Oleh: Afa Nafis Zuharo, Anggota Divisi Public Relation HMPS KPI UIN Salatiga 2025
Selamat Aksi Kamisan yang ke-883. Tepat saat tulisan ini dirangkai, dengan tidak adanya keadilan di negeri yang katanya negara hukum.
INDONESIA
Pejuang keadilan HAM, korban, keluarga korban, teman, atau sekadar manusia yang masih memiliki hati nurani, mereka berdiri setiap hari Kamis, bertumpu pada kaki pemberian Yang Maha Kuasa. Tidak ada senjata. Pistol? Bom? Parang? Tidak ada. Mereka hanya membentagkan payung hitam dan membawa karya mereka sendiri: sebuah karya seni dengan tinta atau cat yang mencoret di atas kertas bertuliskan “ADILI PELANGGAR HAM.”

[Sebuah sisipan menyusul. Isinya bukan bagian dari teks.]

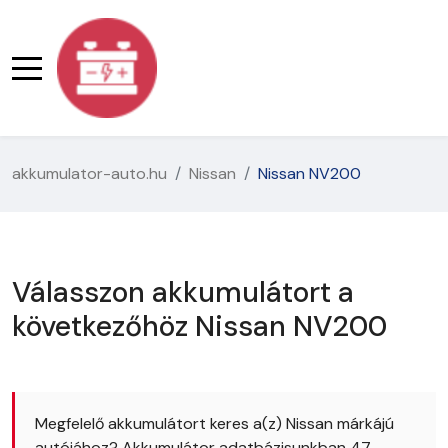
akkumulator-auto.hu
Nissan
Nissan NV200
Válasszon akkumulátort a
következőhöz Nissan NV200
Megfelelő akkumulátort keres a(z) Nissan márkájú
autójához? Akkumulátor adatbázisunkban 47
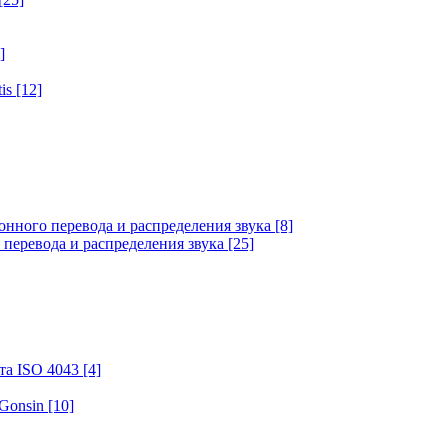
]
tis
[12]
онного перевода и распределения звука
[8]
 перевода и распределения звука
[25]
та ISO 4043
[4]
 Gonsin
[10]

Sejak tahun ke tahun, dari perpindahan rezim ke rezim, mereka berdiri di seberang Istana Negara, menantikan keadilan. Di bawah bayang-bayang payung hitam, mereka memanggul luka jejak pelanggaran HAM yang darah dan dagingnya telah menyuburkan tanah negeri ini. Tragedi demi tragedi menyusun duka mendalam: para aktivis yang hilang tanpa jejak, entah ke mana, seperti keadilan yang tak kunjung ditemukan di negeri ini.

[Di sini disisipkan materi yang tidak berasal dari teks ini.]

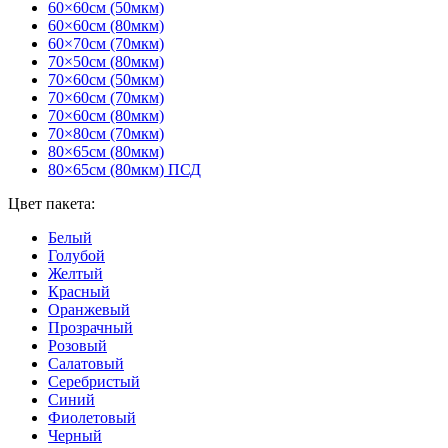
60×60см (50мкм)
60×60см (80мкм)
60×70см (70мкм)
70×50см (80мкм)
70×60см (50мкм)
70×60см (70мкм)
70×60см (80мкм)
70×80см (70мкм)
80×65см (80мкм)
80×65см (80мкм) ПСД
Цвет пакета:
Белый
Голубой
Желтый
Красный
Оранжевый
Прозрачный
Розовый
Салатовый
Серебристый
Синий
Фиолетовый
Черный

Tembakan peluru seakan menembak bullseye target yang seolah tak meleset, menembus dada pada Tragedi Trisakti. Racun sunyi perlahan merenggut hidup Munir, yang menyisakan tanya. Jeritan korban dan rintihan kesakitan dalam kerusuhan tahun 1998. Hingga genosida tahun 1965-1966 datang menyapu, meninggalkan bekas luka yang dalam di sejarah negara, tetapi tidak pernah ada tinta yang menggores dalam lembar pelajaran anak penerus bangsa, luka yang hingga saat ini belum dapat dijahit oleh keadilan.
Akankah penjaga negeri ini mengingat Undang-Undang No. 39 Tahun 1999 Pasal 71-72 tentang Hak Asasi Manusia? Undang-undang yang menuturkan bahwa pemerintah wajib menghormati, melindungi, menegakkan, dan memajukan HAM. Tuturan itu bukan sekadar himbauan, melainkan kewajiban yang harus dilakukan. Namun, hingga detik ini lantunan itu hanya menjadi rangkaian kata-kata yang memperkaya isi buku pedoman negara, namun tidak berdaya.

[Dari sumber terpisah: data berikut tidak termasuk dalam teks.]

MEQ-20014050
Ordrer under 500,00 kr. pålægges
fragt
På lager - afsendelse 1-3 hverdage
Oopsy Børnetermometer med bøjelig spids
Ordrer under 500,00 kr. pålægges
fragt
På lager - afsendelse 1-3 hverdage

Negara yang seharusnya menjadi rumah untuk rakyatnya, justru kerap alpa, atau bahkan menjadi tangan yang ikut serta menggoreskan luka. Lembaran-lembaran konstitusi menua tanpa makna. Ia dibaca, dikutip, dipelajari oleh penerus bangsa, namun tak kunjung dipeluk oleh keadilan. Hukum tampak seperi nyanyian yang nyaring di telinga penguasa, tetapi bagaikan nyanyian sumbang oleh rakyat biasa. Janji-janji raja pun hanya sekadar nyanyian dalam kontestasi pemilu, menguburkan diri yang hanya menyisakan kepedihan.
Di sudut negeri ini, rakyat tetap setia menanti meski dalam sunyi, menanti negara kembali pada nuraninya, mengingat rasa sakitnya, dan membagunkan kembali adilnya. Tidak membiarkan masa silam yang terus mengganga dan diturunkan diam-diam pada penerus bangsa. Keadilan bukan sekadar goresan kata dalam lembaran hukum, melainkan roh yang turut hadir dalam persatuan negara ini. Sejatinya negeri ini belum sepenuhnya merdeka, jika isak tangis kepedihan masih terdengar dan belum mendapatkan pembenar. Kebenaran harus ditegakkan, kesalahan dan catatan kelam harus diselesaikan. Kita suarakan kebenaran lewat tulisan, kita bisikan keadilan lewat lukisan, hidupkan empati lewat AKSI KAMISAN.